San Antonio Spurs center Victor Wembanyama will not receive a flagrant foul for shoving New York Knicks guard Jalen Brunson to the floor during Game 3 of the NBA Finals on Monday, a league spokesperson confirmed to ESPN's Shams Charania on Tuesday night.. The play, which occurred with 4:44 left in the first quarter, drew no foul call during the game, and the league decided against an upgrade despite acknowledgment from its own officiating chief that a foul should have been whistled. Wembanyama remains at two flagrant points for the postseason, one more flagrant foul away from triggering an automatic suspension.

Why two flagrant points matter — and how close Wembanyama is to a suspension

Under NBA rules, any player who accumulates four flagrant points during the playoffs serves an automatic one-game suspension. Wembanyama currently sits at two points,meaning one flagrant foul 1 (one point) or a single flagrant foul 2 (two points) in any remaining game would push him past the threshold. According to ESPN's reporting, Wembanyama's first two points came from a flagrant foul 2 penalty for elbowing Minnesota Timberwolves forward Naz Reid in the jaw during Game 4 of the second round — a hit that resulted in an ejection but no additional fine or suspension. The league's calculus now carries playoff-series implications: the Spurs lead the Knicks 2-1 and face Game 5 with Wembanyama playing on a tightrope.

Monty McCutchen's admission: a foul that should have been called

NBA senior vice president of referee development and training Monty McCutchen told ESPN's NBA Today on Tuesday that the no-call on the Brunson shove was a mistake. “A foul should have been called on the play,” McCutchen said, according to ESPN. Despite that public acknowledgment from the league's top officiating executive, the league office chose not to upgrade the missed call to a flagrant foul. The decision suggests that the NBA's review process considered the contact intentional but not severe enough to warrant a retroactive penalty.

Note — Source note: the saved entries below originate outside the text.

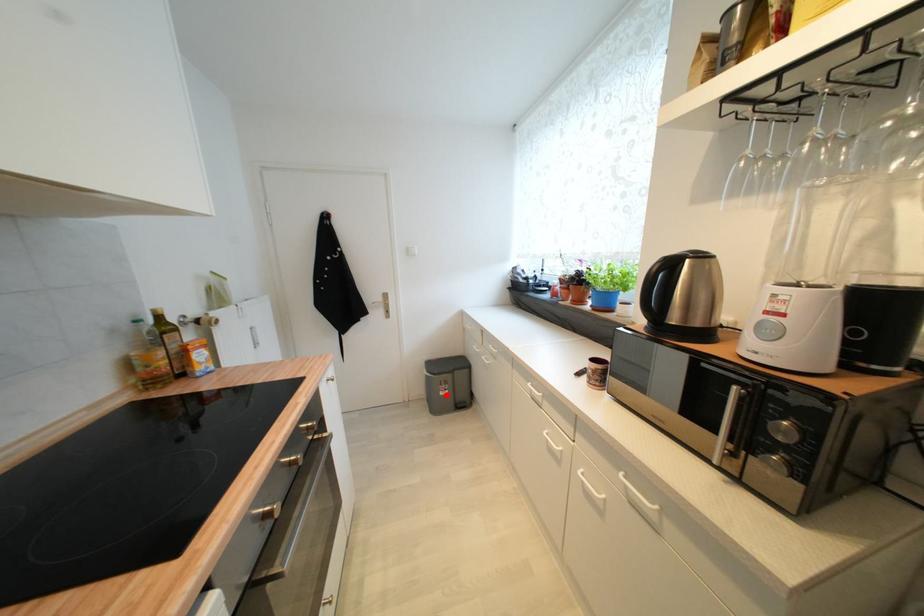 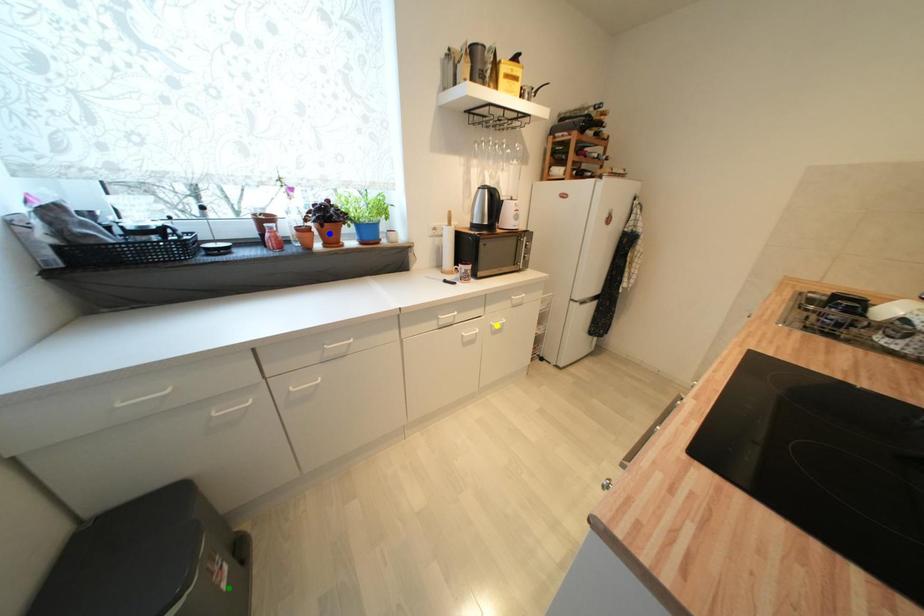 Question: I am providing you with two images of the same scene from different viewpoints. A red point is marked on the first image. You are given multiple points on the second image. In image 2, which mark is for the same physical point as the one in image 1?

Choices:
 (A) blue point
 (B) yellow point
 (C) green point

Answer: (C) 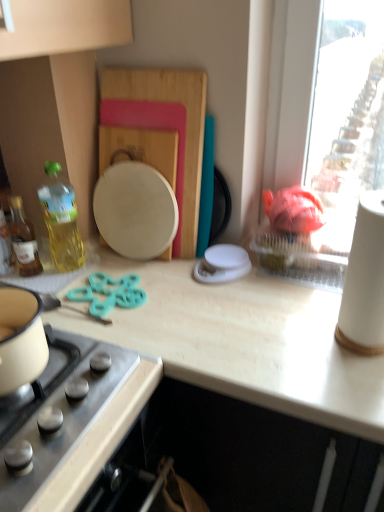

Wembanyama's size — the 7-foot-4 center dwarfed Brunson — may have influenced how the play was judged in real time, but the league's own admission of an error raises questions about consistency in postseason officiating.

The Naz Reid incident: accidental contact or a second strike?

Wembanyama's two flagrant points stem from a play in the second round that the league deemed an accident.. According to the source article, the elbow to Naz Reid's jaw was assessed as flagrant foul 2 for “excessive contact above the neck,” triggering an automatic ejection . However, the league did not impose any further discipline,including a fine, because it “took into consideration the fact that it was an accidental contact,” the report says. That leniency now creates a pattern: both the Reid elbow and the Brunson shove involved forceful contact with an opponent's upper body, yet neither resulted in supplemental punishment beyond the original call (or lack thereof). the cumulative effect is that Wembanyama has two flagrant points without any subsequent league action that might deter future borderline plays.

Three games in, a pattern of physicality with no penalty

The NBA Finals are a best-of-seven series currently tilted toward San Antonio, with the Spurs holding a 2-1 lead heading into Game 5. As ESPN reported, Wembanyama's physicality has been a recurring topic throughout the playoffs, with some critics arguing he has benefited from a longer leash. The shove on Brunson was not called live; the Reid elbow drew a flagrant but no fine. If the league is indeed giving the rookie star the benefit of the doubt, it may be because his physical play is seen as part of his competitive edge rather than as dirty tactics. What remains unknown is whether the NBA will continue this tolerance if a future incident causes injury. The suspension threshold is real, and Wembanyama's next flagrant foul — even a marginal one — could force a critical absence in the postseason's highest-stakes games.